Previous work in Pozzo-Miller’s lab established that the nerve cells in RTT children have fewer dendritic spines, structures that branch from nerve cells to better pick up signals in the gaps, or synapses, between them. The spines can be counted as a measure of the ability of nerve cells in the hippocampus, which directs learning and memory, to relay and store information as circumstances change.

The work proceeds from the revolutionary idea that experience changes the physical wiring of nerve cells. Cells become more closely wired to neighbors in the nerve pathways most often used, but dwindle when idled. Evidence also suggests that developing brains build the capacity to think and remember by changing connection strength between neurons, with the change reflected in dendritic spine density.
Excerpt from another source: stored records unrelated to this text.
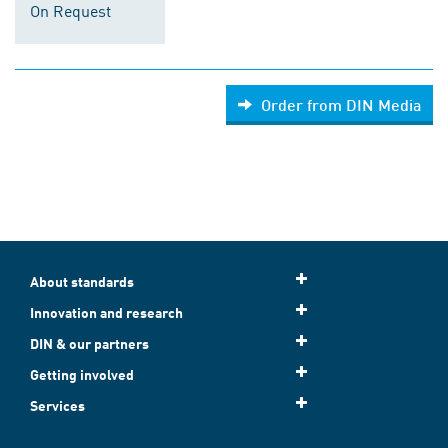
On Request
Order from DIN Media
About standards
Innovation and research
DIN & our partners
Getting involved
Services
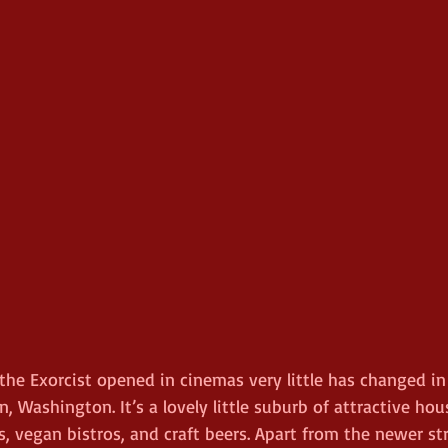
 the Exorcist opened in cinemas very little has changed in 
, Washington. It’s a lovely little suburb of attractive hou
ies, vegan bistros, and craft beers. Apart from the newer st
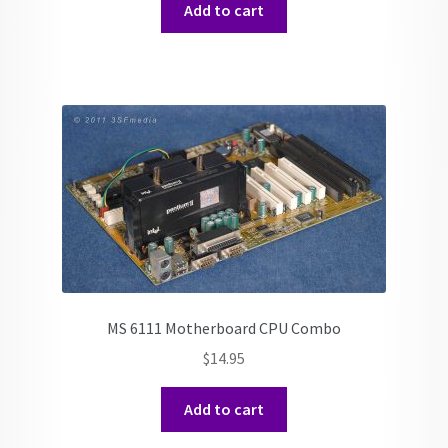
Add to cart
MS 6111 Motherboard CPU Combo
$
14.95
Add to cart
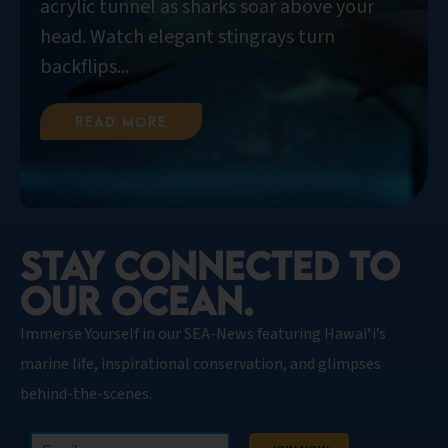
acrylic tunnel as sharks soar above your
head. Watch elegant stingrays turn
backflips...
Read More
STAY CONNECTED TO
OUR OCEAN.​
Immerse Yourself in our SEA-News featuring Hawaiʻi’s
marine life, inspirational conservation, and glimpses
behind-the-scenes.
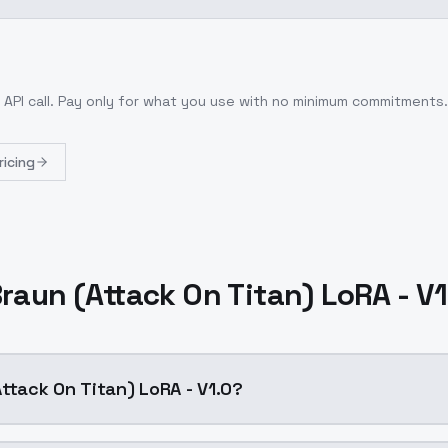
 API call
. Pay only for what you use with no minimum commitments.
ricing
raun (Attack On Titan) LoRA - V
Attack On Titan) LoRA - V1.0?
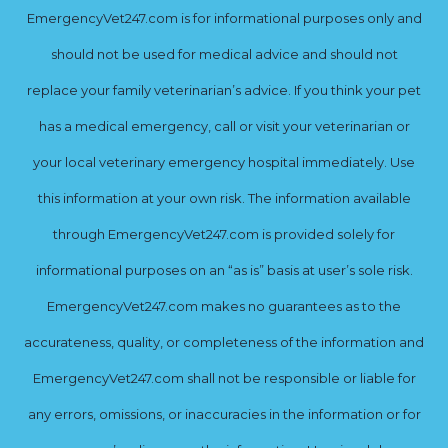
EmergencyVet247.com is for informational purposes only and
should not be used for medical advice and should not
replace your family veterinarian’s advice. If you think your pet
has a medical emergency, call or visit your veterinarian or
your local veterinary emergency hospital immediately. Use
this information at your own risk. The information available
through EmergencyVet247.com is provided solely for
informational purposes on an “as is” basis at user’s sole risk.
EmergencyVet247.com makes no guarantees as to the
accurateness, quality, or completeness of the information and
EmergencyVet247.com shall not be responsible or liable for
any errors, omissions, or inaccuracies in the information or for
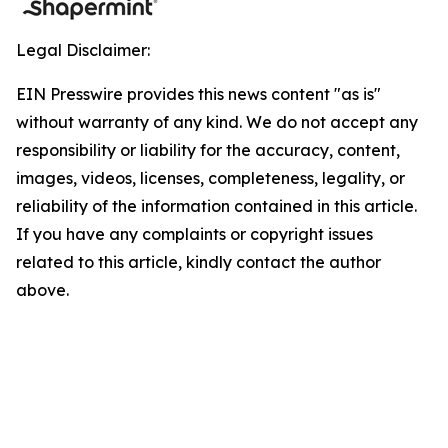
Legal Disclaimer:
EIN Presswire provides this news content "as is"
without warranty of any kind. We do not accept any
responsibility or liability for the accuracy, content,
images, videos, licenses, completeness, legality, or
reliability of the information contained in this article.
If you have any complaints or copyright issues
related to this article, kindly contact the author
above.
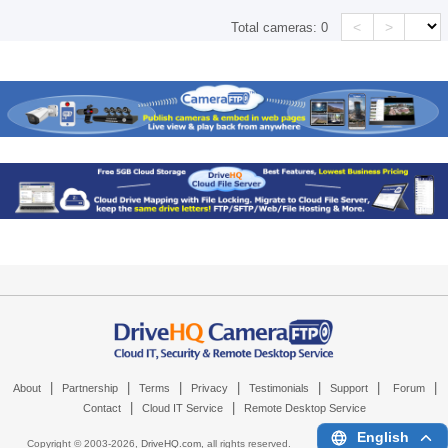
<
>
Total cameras:
0
|
|
|
|
|
|
|
About
Partnership
Terms
Privacy
Testimonials
Support
Forum
|
|
Contact
Cloud IT Service
Remote Desktop Service
English
Copyright © 2003-
2026,
DriveHQ.com
, all rights reserved.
To understand the role of MECP2 malfunction in reducing the number of dendritic spines, the team analyzed its density in mice engineered to lack the MECP2 gene.

They found, as expected, that mutant mice too young to have symptoms yet had a lower dendritic spine density in hippocampal neurons than their normal counterparts.

Unexpectedly though, the team also found that when mice lacking MECP2 grew old enough to become symptomatic, the mice had about the same number of spines on their dendrites as wild type mice. The finding seemed to call into question the validity of dendritic spine density as a measure for lost plasticity-related function in Rett syndrome.

A closer look, however, revealed that dendritic spines in symptomatic mutant mice, while as numerous as those in control mice, were “frozen.”  They no longer changed in size, number or shape over time depending on how much the nerve pathway was stimulated by known triggers like the neurotransmitter glutamate.

“Perhaps the system tries to compensate for the lack of MECP2 function by increasing the number of spines formed through abnormal channels,” Pozzo-Miller said. “This dense, frozen wiring might explain why children with RTT lose cognitive ability and why they have seizures as sensitive but faulty nerve connections overload. Further study will tell.”

The paper, titled “Hippocampal CA1 pyramidal neurons show impaired dendritic spine density and morphology only in presymptomatic Mecp2 mutant mice,” was presented Monday, Nov. 14, at the 2011 annual meeting of the Society for Neuroscience in Washington, D.C.  Also making an important contribution was Gaston Calfa, Ph.D., a post-doctoral fellow within UAB Department of Neurobiology.  The work was funded by National Institute of Neurological Disorders and Stroke and the International Rett Syndrome Foundation.

“The result further validates dendritic spine density as a useful measure for the loss of plasticity in developmental disability, and potentially, of the ability of experimental treatments to restore it,” said Christopher Chapleau, Ph.D., a post-doctoral fellow in UAB’s Department of Neurobiology and first author on the paper. “Having a good model is particularly important right now because the field has identified a protein, BDNF, which drives dendritic spines to grow, and that might reverse the loss seen in Rett syndrome."